*** Collected data ***

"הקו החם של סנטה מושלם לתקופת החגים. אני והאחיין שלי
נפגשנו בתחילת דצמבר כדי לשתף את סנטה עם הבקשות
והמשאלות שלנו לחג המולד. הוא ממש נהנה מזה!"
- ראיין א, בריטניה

*** End of Collected data ***

▸ **Exercise requirements**
The complete data above is to be written out again as it stands.

▸ **Exercise answer**
"הקו החם של סנטה מושלם לתקופת החגים. אני והאחיין שלי
נפגשנו בתחילת דצמבר כדי לשתף את סנטה עם הבקשות
והמשאלות שלנו לחג המולד. הוא ממש נהנה מזה!"
- ראיין א, בריטניה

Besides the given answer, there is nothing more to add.